** The input follows **

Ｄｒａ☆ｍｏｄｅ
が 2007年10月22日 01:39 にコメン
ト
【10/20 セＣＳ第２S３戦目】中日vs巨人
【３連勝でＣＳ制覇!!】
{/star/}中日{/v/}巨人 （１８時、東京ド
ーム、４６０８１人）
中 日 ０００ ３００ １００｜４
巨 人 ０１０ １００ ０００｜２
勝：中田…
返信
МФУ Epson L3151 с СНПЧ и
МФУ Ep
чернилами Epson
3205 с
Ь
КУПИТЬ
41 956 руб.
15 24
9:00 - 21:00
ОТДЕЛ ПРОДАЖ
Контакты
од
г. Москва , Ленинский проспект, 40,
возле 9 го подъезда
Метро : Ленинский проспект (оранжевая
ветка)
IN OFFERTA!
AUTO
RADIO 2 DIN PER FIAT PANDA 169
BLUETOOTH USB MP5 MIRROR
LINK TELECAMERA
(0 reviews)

** End of The input **
** The input follows **

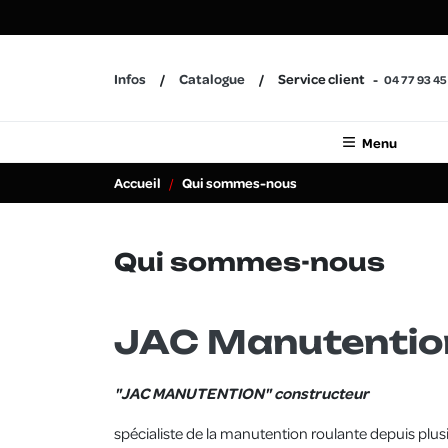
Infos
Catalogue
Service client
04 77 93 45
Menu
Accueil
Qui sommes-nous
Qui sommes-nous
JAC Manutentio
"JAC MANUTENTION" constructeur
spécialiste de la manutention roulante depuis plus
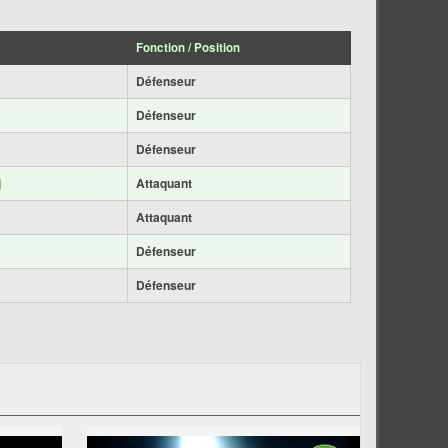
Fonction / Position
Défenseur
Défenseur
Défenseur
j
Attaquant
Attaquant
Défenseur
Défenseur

** End of The input **
** The input follows **

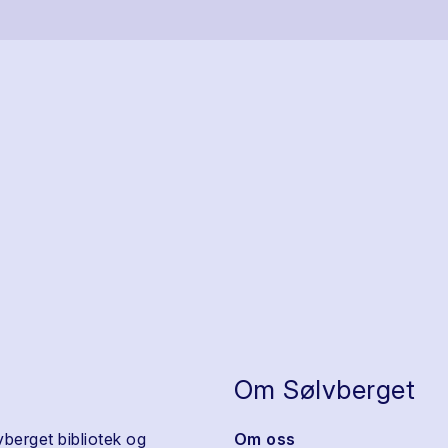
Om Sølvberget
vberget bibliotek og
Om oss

** End of The input **

**Task details:**
Above are the records; repeat exactly the lines from the one holding "中 日 ０００ ３００ １００｜４" down to the one holding "(0 reviews)", end lines included.

**Response box:**
中 日 ０００ ３００ １００｜４
巨 人 ０１０ １００ ０００｜２
勝：中田…
返信
МФУ Epson L3151 с СНПЧ и
МФУ Ep
чернилами Epson
3205 с
Ь
КУПИТЬ
41 956 руб.
15 24
9:00 - 21:00
ОТДЕЛ ПРОДАЖ
Контакты
од
г. Москва , Ленинский проспект, 40,
возле 9 го подъезда
Метро : Ленинский проспект (оранжевая
ветка)
IN OFFERTA!
AUTO
RADIO 2 DIN PER FIAT PANDA 169
BLUETOOTH USB MP5 MIRROR
LINK TELECAMERA
(0 reviews)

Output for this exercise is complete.